Ride hailing services are inherently wasteful.  I know this because I currently support myself driving for Skip the Dishes.  Skip the Dishes is Uber for food, minus the incentive pay and the friendly conversation.  As a bike messenger and infrequent dispatcher, I understand how this business works, but a lot of my fellow independent contractors do not.  You pick one thing up and deliver that one thing.  You get paid by the order, be it pizza or human, you get your cut depending on distance mostly, sometimes subsidies.  The average is $6 per job.  If it takes me 30 minutes on average to pick up and deliver, that is potentially $12 per hour.  Only, it really isn’t $12 per hour.  Granted I might pickup and deliver 4 things in one hour so I potentially could make about $25 per hour.  This doesn’t happen much.  I spend a lot of time reading and waiting.

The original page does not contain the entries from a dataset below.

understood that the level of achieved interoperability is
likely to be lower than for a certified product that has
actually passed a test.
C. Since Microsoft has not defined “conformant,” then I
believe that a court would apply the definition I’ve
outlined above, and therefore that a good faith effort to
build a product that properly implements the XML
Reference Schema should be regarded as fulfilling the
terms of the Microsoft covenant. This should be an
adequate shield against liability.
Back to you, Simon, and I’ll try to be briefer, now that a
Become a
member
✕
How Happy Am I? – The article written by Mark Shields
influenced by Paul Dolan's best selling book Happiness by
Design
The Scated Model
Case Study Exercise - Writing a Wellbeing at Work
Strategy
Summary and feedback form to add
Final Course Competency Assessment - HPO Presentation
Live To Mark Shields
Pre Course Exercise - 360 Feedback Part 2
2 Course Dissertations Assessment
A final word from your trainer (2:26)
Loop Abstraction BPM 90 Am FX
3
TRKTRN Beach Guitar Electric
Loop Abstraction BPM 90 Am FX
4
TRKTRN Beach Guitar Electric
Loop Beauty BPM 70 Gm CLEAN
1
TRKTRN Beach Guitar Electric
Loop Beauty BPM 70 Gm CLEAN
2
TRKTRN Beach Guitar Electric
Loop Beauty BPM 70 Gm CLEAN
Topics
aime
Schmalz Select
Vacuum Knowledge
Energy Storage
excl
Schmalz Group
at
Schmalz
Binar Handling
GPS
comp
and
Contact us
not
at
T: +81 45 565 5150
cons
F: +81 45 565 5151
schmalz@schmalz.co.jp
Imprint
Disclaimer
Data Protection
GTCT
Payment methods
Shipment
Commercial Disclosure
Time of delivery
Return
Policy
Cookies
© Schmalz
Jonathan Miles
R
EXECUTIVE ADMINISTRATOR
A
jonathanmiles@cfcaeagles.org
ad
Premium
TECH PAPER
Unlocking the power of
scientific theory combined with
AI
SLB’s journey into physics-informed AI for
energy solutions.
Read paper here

IRS Official Guidelines Employee vs. Independent Contractor

Companies have to cover their work.  So they have to have enough drivers.  Since you are an independent contractor, it’s a lot easier for the dispatcher to say, “Sorry we don’t have anything you’ll have to wait.”  If the company is on the hook to pay a steady hourly rate, the employer will be more efficient.  Otherwise they will lose lots of money.  So when I sit around, I’m the one losing money.  Plus that gross pay of let’s average it and call it $18 per hour.  Well that turns into about $14 after taxes because I’m self-employed.  Then it keeps going down when you figure in cell phone fees, gasoline, car repairs, insurance and any moving or parking violations.  I drive a little car and I’m sneaky so my other overhead isn’t high, but still $12 an hour is not great money.  Also, I can never deliver more than one thing at a time.  As a messenger I could have 6 envelopes in my bag, each of them earning me anywhere from $3-$25 apiece.  This significantly balances out my expenses and my sitting time.  All businesses have slow times.

The worst thing about Uber and Lyft is that it is a false solution to a very complicated problem, transportation.  Putting people in cars as opposed to buses and trains is a gigantic waste of space.  Basically, you pay for entitlement.  Buffalo, as a city, is having a really hard time bridging its inequality gaps.  Uber and Lyft will exacerbate an already poor transportation system, particularly when the ECIDA (Erie County Industrial Development Association) thinks $100,000 of public funds is better spent on a marketing campaign for Uber and Lyft than on adding bus routes for our friends on the East Side who could really use them.  Uber and Lyft don’t solve the transportation problem, they only mask it.